En lisant ce matin les beaux textes de Indoniisian et petitefleur, j'ai pensé à ma fille.

Je l'ai eu très jeune, j'avais à peine dix huit ans, cependant dès le premier jour où j'ai su qu'elle était là, dans mon ventre, je l'ai aimé. L'amour, la complicité, nous ont toujours accompagné.

Mon jeune age m'a permis d'être à la fois une maman et une grande sœur pour elle. Nous sommes les meilleures amies du monde. Aujourd'hui elle vit loin de moi, mais nous nous appelons tous les dimanche et essayons de nous voir le plus possible. Je sais qu'elle est heureuse. Je suis fière d'elle, je suis satisfaite de moi. J'ai partagé avec elle mes années de jeunesse, elle à été mon plus beau cadeau que la vie m'a donné.
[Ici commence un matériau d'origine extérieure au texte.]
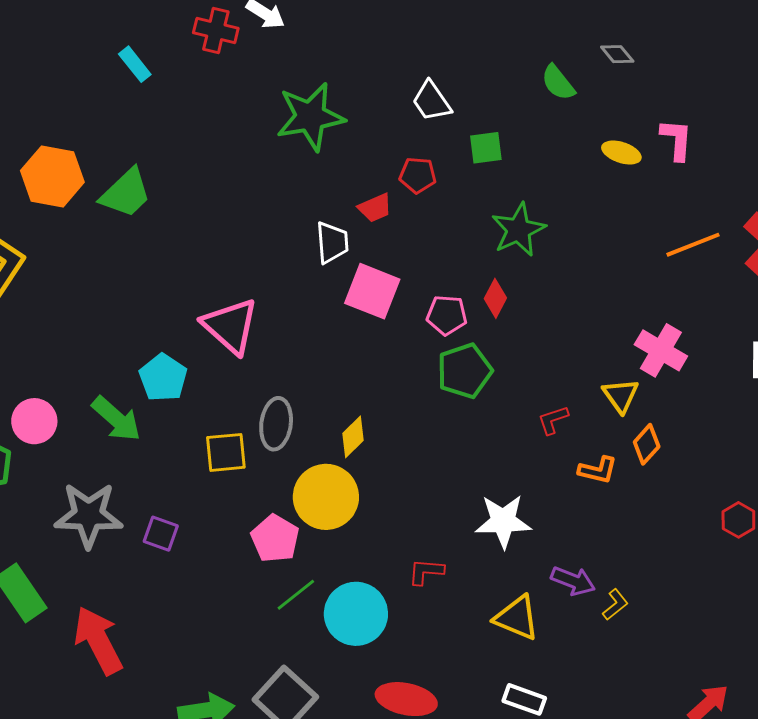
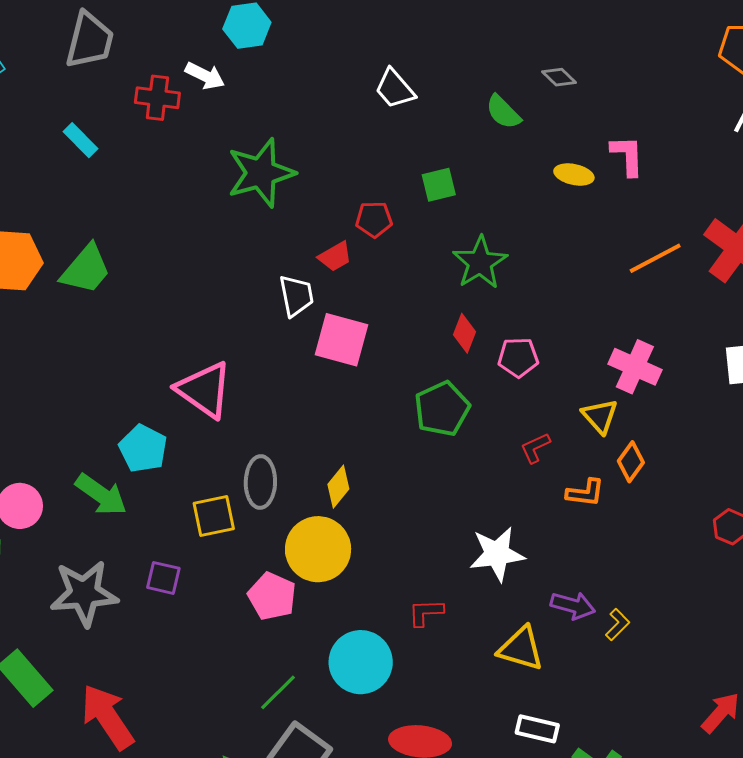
white trapezoid: (431, 101) -> (395, 89), moved
pink pentagon: (447, 315) -> (518, 357), moved
purple square: (161, 534) -> (163, 578), moved
green line: (296, 595) -> (278, 692), moved

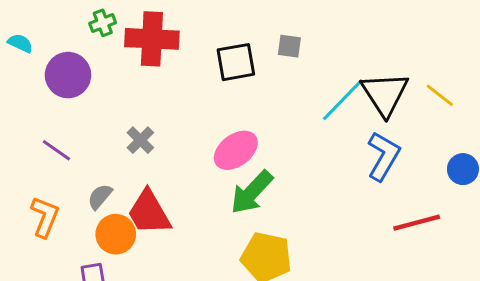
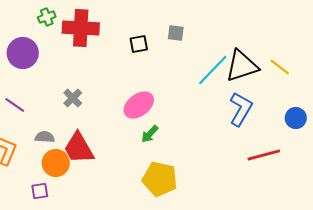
black square: (236, 62) -> (139, 44), size x0.7
black triangle: (385, 94) -> (242, 66), turned 45
green arrow: (252, 192) -> (150, 134), size x0.6
gray semicircle: (100, 197) -> (45, 137), turned 54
J'avais écrit un poème pour elle, je vous le fais partager ici.

Je t'aime ma fille, ma chérie.

À MA FILLE,

J’étais presque une enfant je n’avais pas grandi,

Et toi tu es venue te greffer dans ma vie.

Dès le premier instant que j’ai senti en moi

la graine d’un enfant j’ai ressenti la joie

J’allais enfin pouvoir donner tout cet amour

Qui au fond de mon cœur était depuis toujours.

Alors j’ai regardé mon ventre s’arrondir

L’effleurant de mes doigts je te sentais grandir.

Je te parlais aussi, je te sentais complice

Tu étais mon amie, mon bébé, mon délice

Chaque jour mon corps frêle s’arrondissait un peu

Je savourais la joie nous étions une en deux.

Puis est venu le jour ou après les douleurs

J’ai pu enfin te voir, te serrer sur mon cœur

Tu étais minuscule mais tes yeux grands ouverts

Illuminaient ma vie, mes jours et mes hivers.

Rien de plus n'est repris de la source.